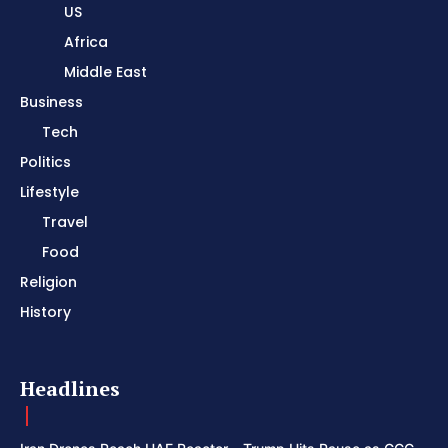
US
Africa
Middle East
Business
Tech
Politics
Lifestyle
Travel
Food
Religion
History
Headlines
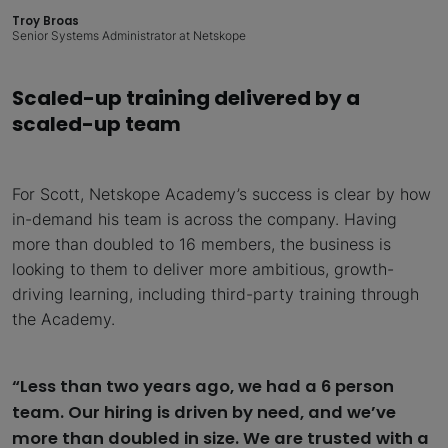
Troy Broas
Senior Systems Administrator at Netskope
Scaled-up training delivered by a
scaled-up team
For Scott, Netskope Academy’s success is clear by how
in-demand his team is across the company. Having
more than doubled to 16 members, the business is
looking to them to deliver more ambitious, growth-
driving learning, including third-party training through
the Academy.
“Less than two years ago, we had a 6 person
team. Our hiring is driven by need, and we’ve
more than doubled in size. We are trusted with a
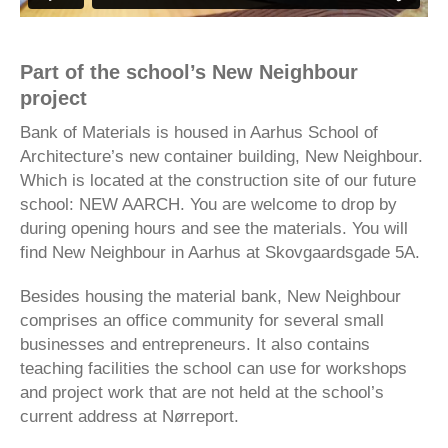
Part of the school’s New Neighbour
project
Bank of Materials is housed in Aarhus School of
Architecture’s new container building, New Neighbour.
Which is located at the construction site of our future
school: NEW AARCH. You are welcome to drop by
during opening hours and see the materials. You will
find New Neighbour in Aarhus at Skovgaardsgade 5A.
Besides housing the material bank, New Neighbour
comprises an office community for several small
businesses and entrepreneurs. It also contains
teaching facilities the school can use for workshops
and project work that are not held at the school’s
current address at Nørreport.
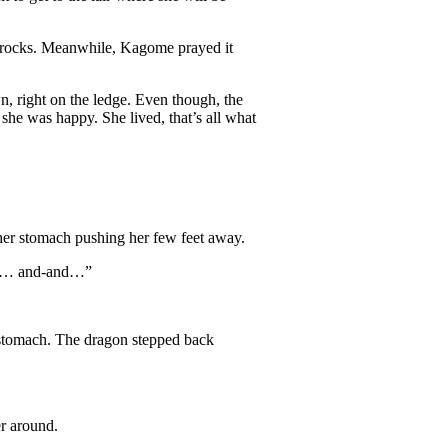
he rocks. Meanwhile, Kagome prayed it
, right on the ledge. Even though, the
she was happy. She lived, that’s all what
 her stomach pushing her few feet away.
asty… and-and…”
r stomach. The dragon stepped back
r around.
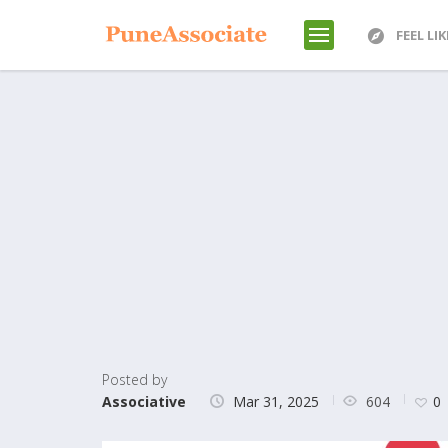
FEEL LI
Posted by
604
Associative
Mar 31, 2025
0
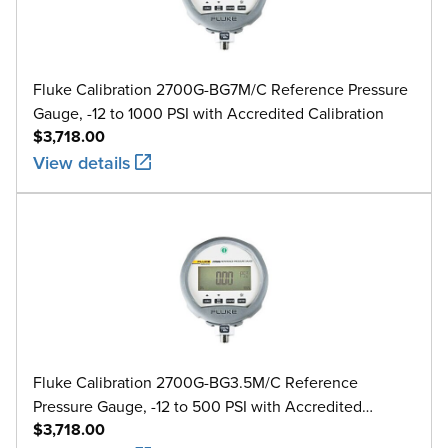
Fluke Calibration 2700G-BG7M/C Reference Pressure
Gauge, -12 to 1000 PSI with Accredited Calibration
$3,718.00
View details
Fluke Calibration 2700G-BG3.5M/C Reference
Pressure Gauge, -12 to 500 PSI with Accredited
$3,718.00
Calibration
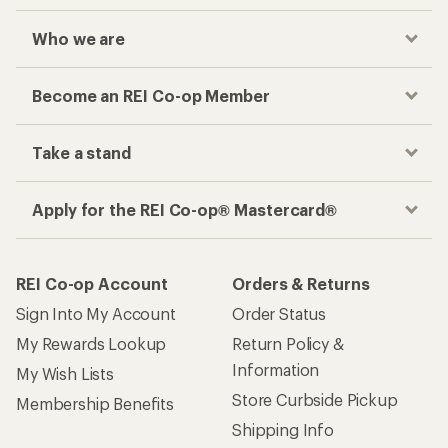
Who we are
Become an REI Co-op Member
Take a stand
Apply for the REI Co-op® Mastercard®
REI Co-op Account
Orders & Returns
Sign Into My Account
Order Status
My Rewards Lookup
Return Policy &
Information
My Wish Lists
Store Curbside Pickup
Membership Benefits
Shipping Info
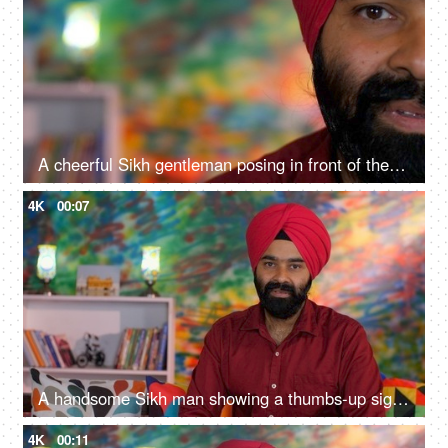
A cheerful Sikh gentleman posing in front of the camera - portrait
4K
00:07
A handsome Sikh man showing a thumbs-up sign while posing for the camera - a modern lifestyle, assurance
4K
00:11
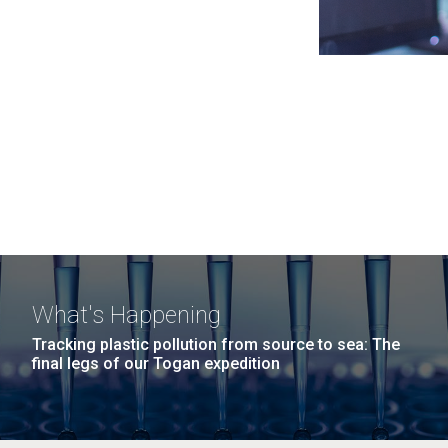
What's Happening
Tracking plastic pollution from source to sea: The
final legs of our Togan expedition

__What to work on__: Once you have located every line with the word "project" in the material above, list those lines.

__Written solution__:
project
and project work that are not held at the school’s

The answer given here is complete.